Desperately needed snowfall at many western ski resorts during February gave mountain destinations a healthy boost to their bookings for the remainder of the ski season but not enough to deliver a year-over-year increase in occupancy compared to the winter of 2016-17. According to Inntopia in their monthly DestiMetrics Market Briefing released on March 14th, as of Feb. 28, bookings made in February for arrivals in February surged up 15.6 percent compared to last year at the same time. Aggregated occupancy for the month among participating destinations was down 2.9 percent—a marked improvement from the beginning of the month when occupancy was down 4.4 percent. Additionally a 5.2 percent increase in the Average Daily Rate (ADR) yielded a 2.1 percent uptick in revenues for the month.

“The booking pace during February was a complete 180-degree turnaround from the beginning of the month,” explained Tom Foley, vice president of Business Intelligence for Inntopia. “Although the significant snowfall clearly drove considerably more bookings and occupancy during the month, a few weeks of strong snowfall does not make a season. And, while the fresh snow was great for February, it isn’t having much impact on the remainder of the season.”

For the full winter season from November through April, aggregated occupancy as of Feb. 28 is down 2.6 percent compared to last season, a slight improvement from one month ago when the occupancy was down 3.3 percent. Occupancy was down in four of the six months and most notably in December and January. For lodging properties, the decrease in occupancy is being offset by a 3.3 percent increase in the ADR—enough to deliver a minute 0.7 percent increase in revenues in a year-over-year comparison to last winter.

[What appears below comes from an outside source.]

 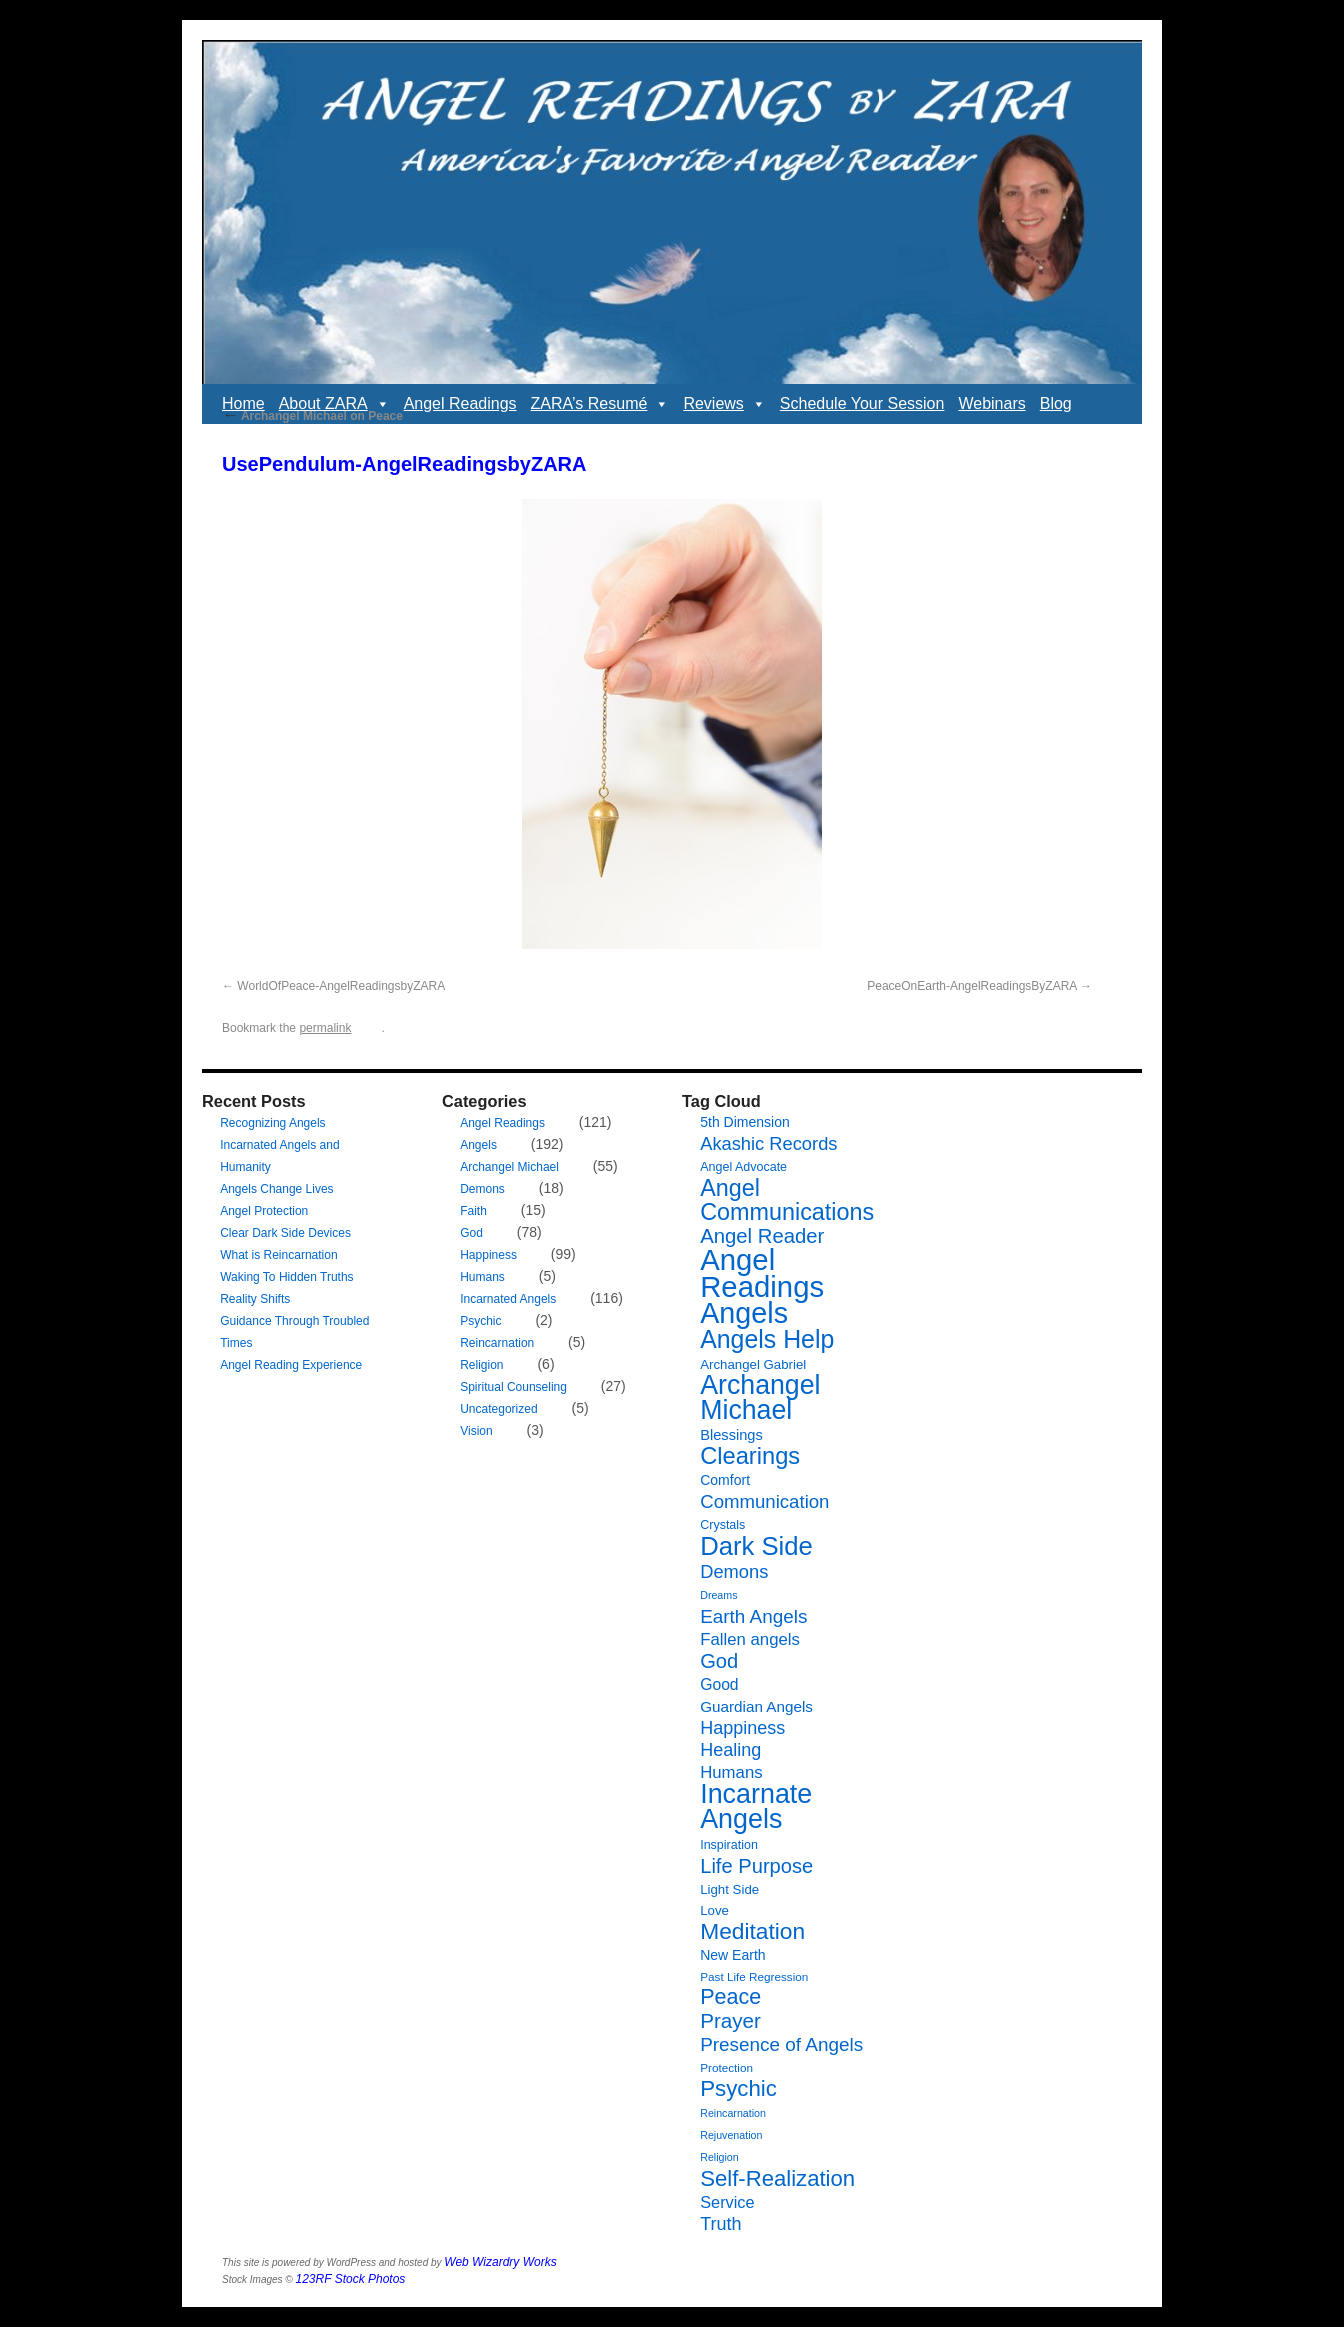 I want to click on God, so click(x=471, y=1233).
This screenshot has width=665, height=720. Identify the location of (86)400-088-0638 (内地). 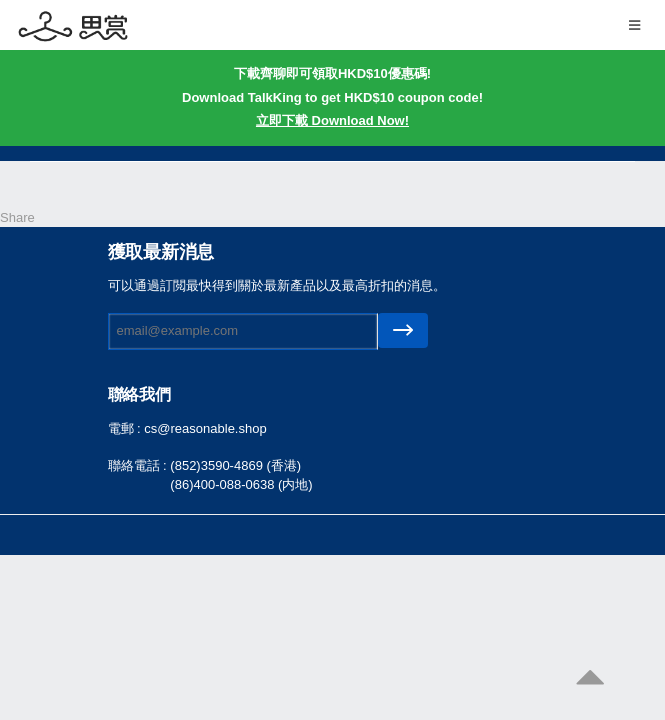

Strong and steady economic indicators are getting credit for lending stability to lodging revenues in this low snowfall season. Although the Dow Jones Industrial Average experienced some volatility during the month and posted a 4.3 percent drop during February, it remains 20.3 percent higher than February 2017. Despite the swings in some of the market indexes, the Consumer Confidence Index (CCI) rose a sharp 5.2 percent to 130.8 points and its highest level since the end of the Clinton Administration in November 2000. Employers added a dramatic 313,000 new jobs that was well above the 200,000 jobs projected and for the fifth consecutive month, the Unemployment Rate remained unchanged at 4.1 percent. However, wage growth stalled in February after posting some gains in January.

“Consumers appear confident that the economy will sustain its strong expansion in the months ahead,” reported Foley. “Increases in interest rates are expected to keep inflation in check but with such strong economic fundamentals, discretionary spending on travel is likely to be unaffected by market fluctuations,” he continued.

A Brief Look Forward

The monthly Briefing also revealed an early look at the upcoming summer for mountain destinations. Bookings made in February for arrivals in February through July are up six percent driven largely by the much-needed snow that arrived in time to boost February occupancy but there was also positive news for upcoming warm weather months. May bookings are up 8.5 percent while July is up 8.7 percent as of Feb. 28. However, April bookings have dwindled in recent weeks from a positive 6.9 percent gain as of Jan. 31 to a mere 1.4 percent gain at the end of February.

“Different segments of the mountain destination market will have varying degrees of success in these conditions and although low snowfall is hardest on slope operations such as lift tickets, rentals, and lessons, other businesses may be less negatively impacted from the low snow,” clarified Foley. “Retailers, bars, restaurants, and non-ski activities may remain flat or in some cases, post some gains,” Foley concluded.